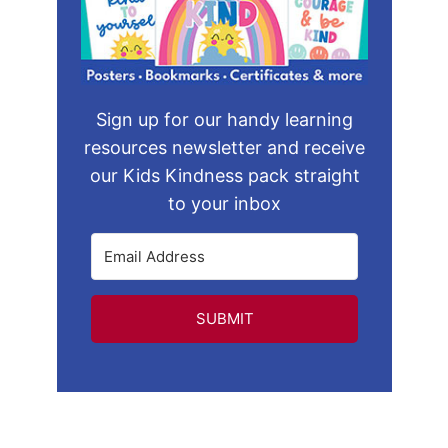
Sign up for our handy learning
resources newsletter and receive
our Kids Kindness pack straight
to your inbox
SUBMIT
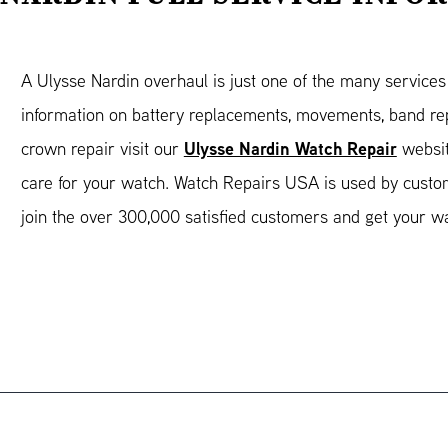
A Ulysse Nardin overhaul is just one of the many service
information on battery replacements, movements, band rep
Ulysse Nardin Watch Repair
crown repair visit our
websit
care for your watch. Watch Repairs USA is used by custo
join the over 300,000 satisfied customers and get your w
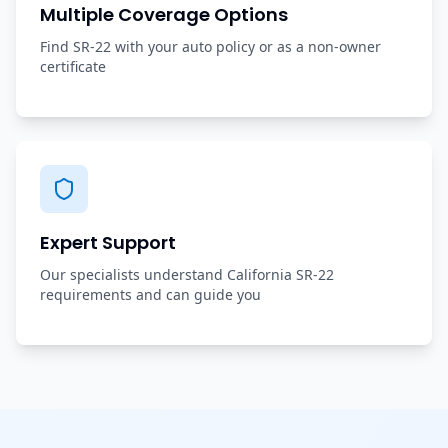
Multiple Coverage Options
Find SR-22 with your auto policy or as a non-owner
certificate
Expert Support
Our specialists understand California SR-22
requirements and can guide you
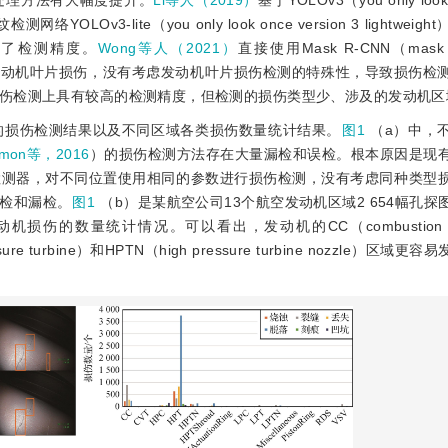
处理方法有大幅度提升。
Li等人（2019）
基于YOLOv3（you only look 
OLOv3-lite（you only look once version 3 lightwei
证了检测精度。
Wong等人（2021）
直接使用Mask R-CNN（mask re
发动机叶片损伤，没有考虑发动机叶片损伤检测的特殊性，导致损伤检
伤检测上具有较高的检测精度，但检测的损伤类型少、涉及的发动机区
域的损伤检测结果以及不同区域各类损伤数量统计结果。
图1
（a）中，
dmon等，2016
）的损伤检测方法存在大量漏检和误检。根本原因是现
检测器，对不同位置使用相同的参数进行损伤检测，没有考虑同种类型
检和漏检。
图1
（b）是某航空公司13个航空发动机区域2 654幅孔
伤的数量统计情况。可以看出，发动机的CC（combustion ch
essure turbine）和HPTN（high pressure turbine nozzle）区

---

Copy whichever lines in the listing above hold "only".

基于YOLOv3（you only look 
OLOv3-lite（you only look once version 3 lightwei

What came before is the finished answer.